# Derivation of Instantaneous Velocity

1. Nov 30, 2012

### 0x5B

Find the instantaneous velocity where r is the position vector as a function of time:
r(t)=(3.0m/s^2)t$\hat{x}$+(4.0m/s)t$\hat{y}$

I attempted to find the derivative of this to find instantaneous velocity, but the book's solution was different.

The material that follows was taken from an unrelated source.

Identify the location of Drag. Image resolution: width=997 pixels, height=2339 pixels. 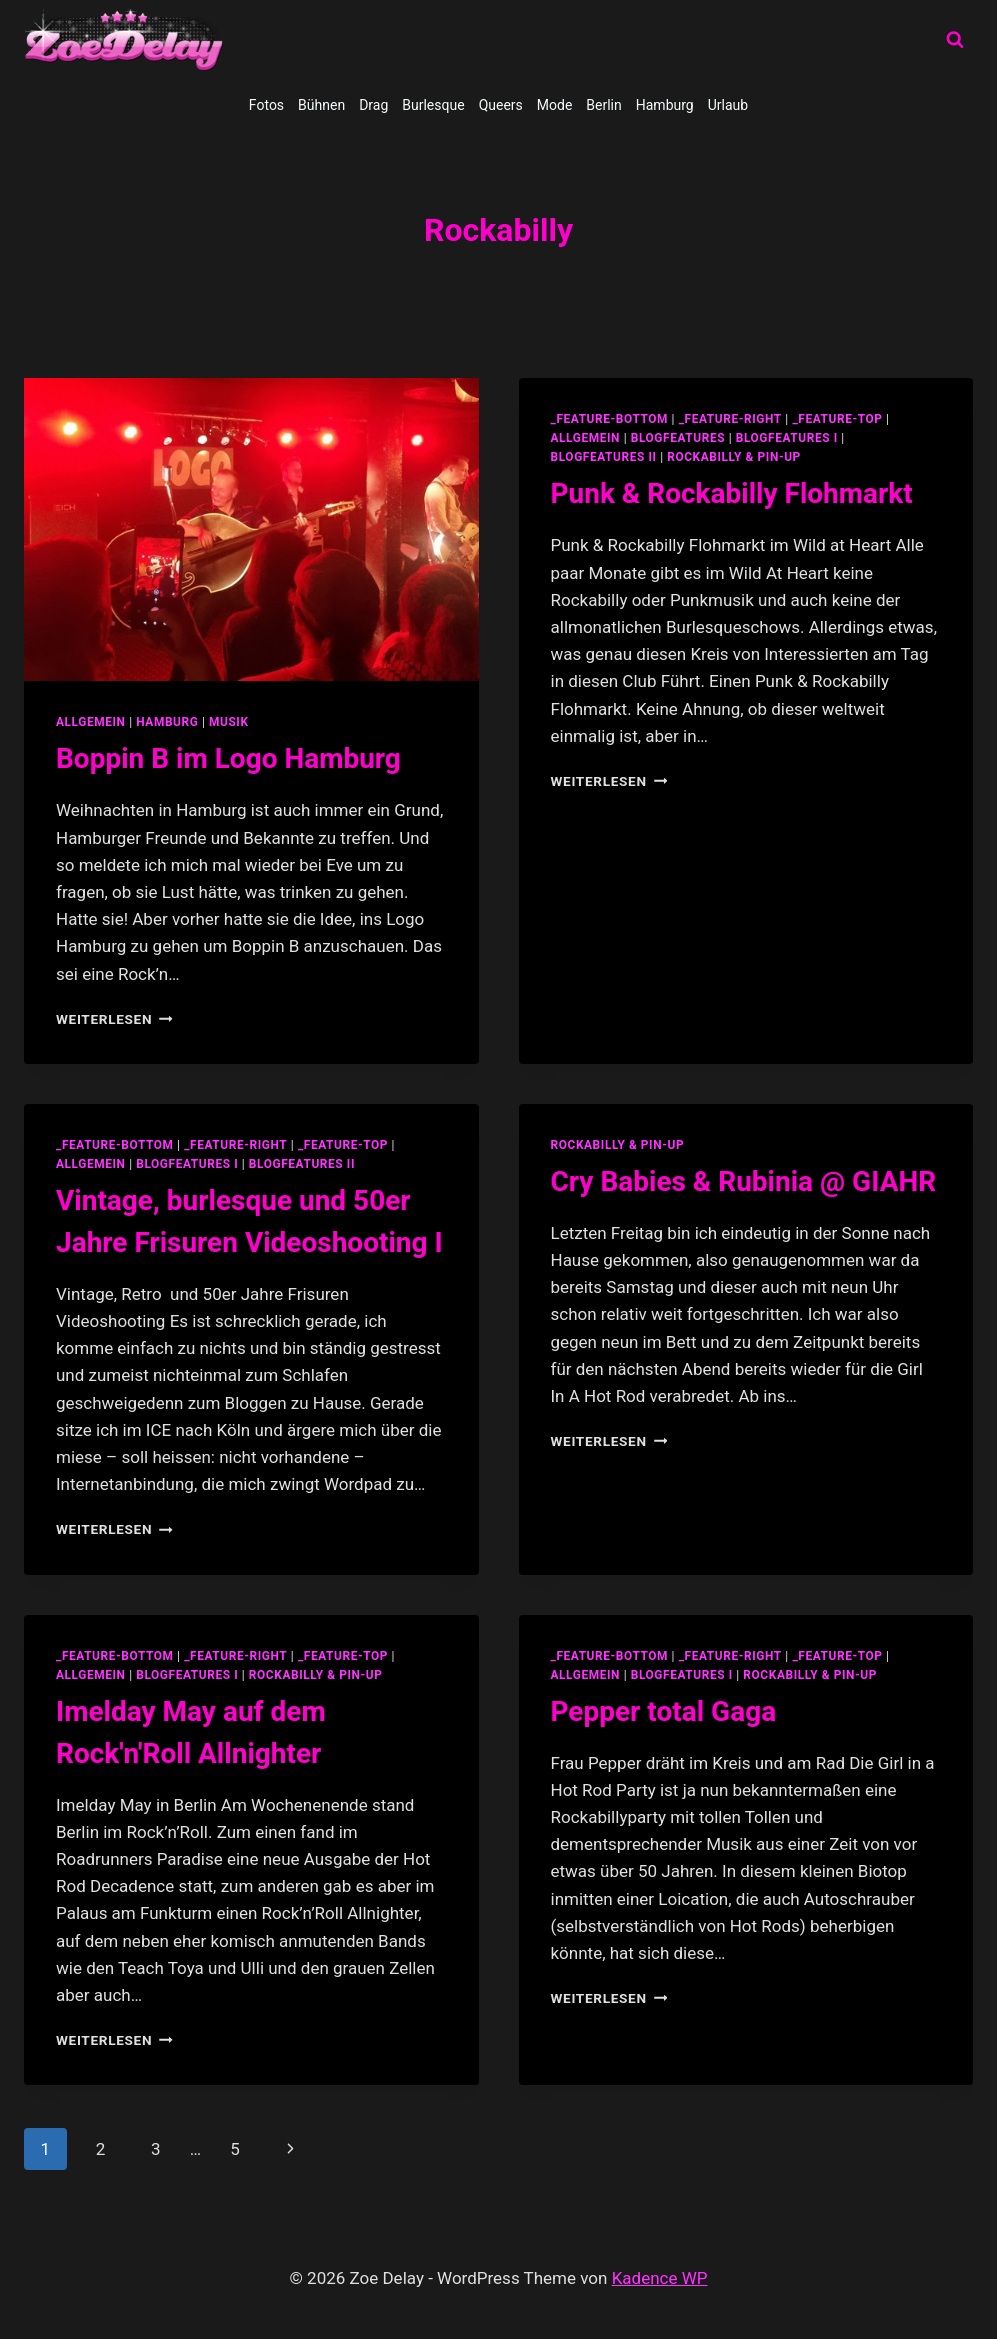 (373, 105).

I think the author of the book may have made a mistake, but if not, I would like to know what I've done wrong.
My answer: v(t)=(6.0m/s)t$\hat{x}$+(4.0m/s)$\hat{y}$
Book's answer: v(t)=(6.0m/s^2)t$\hat{x}$+(4.0m/s)$\hat{y}$

2. Nov 30, 2012

### aralbrec

Should this be:

r(t) = 3t2 $\hat{x}$ + 4t $\hat{y}$

Then

r'(t) = 6t $\hat{x}$ + 4 $\hat{y}$

as you and the book found.

Units for velocity are in m/s so '6' is '6 m/s2' and '4' is '4 m/s'
so I agree with the book :)

When you multiply m/s2 by seconds, the result is m/s

3. Nov 30, 2012

### 0x5B

Ah, thank you, I was unsure of how to handle the units and being in only ninth grade I wasn't so sure about calling out a university level physics book on a mistake.

Last edited: Nov 30, 2012
4. Nov 30, 2012

### aralbrec

Oh, there are mistakes... later editions and more elementary level tends to reduce the number of errors.

At ninth grade the math will probably get in your way but it's good to see some early interest :)

5. Nov 30, 2012

### 0x5B

Hmm... Taking a second look, I'm not sure we're on the same page. The '6t' should represent (6m/s^2), not just the '6', so it should be (6m/s^2) not (6m/s^2)*t, right? Or am I still missing something? I apologize for such a protracted conversation about something as simple as the units.

6. Nov 30, 2012

### aralbrec

The x component of the velocity is x(t) = 6t so '6t' is the horizontal velocity in m/s. It is changing with time that is why the t is there. At time 0, the horizontal velocity is x(0)=0 m/s. At time t=1, the horizontal velocity is x(1)=(6 m/s2)*(1 s) = 6 m/s

The units of x(t) are m/s. 't' is in seconds so that means the units of the constant '6' must be m/s2. m/s2 * s = m/s (cancel out one of the 's')

Last edited: Nov 30, 2012
7. Nov 30, 2012

### 0x5B

Ah, again, thank you. In hindsight, this was such an obvious oversight on my part.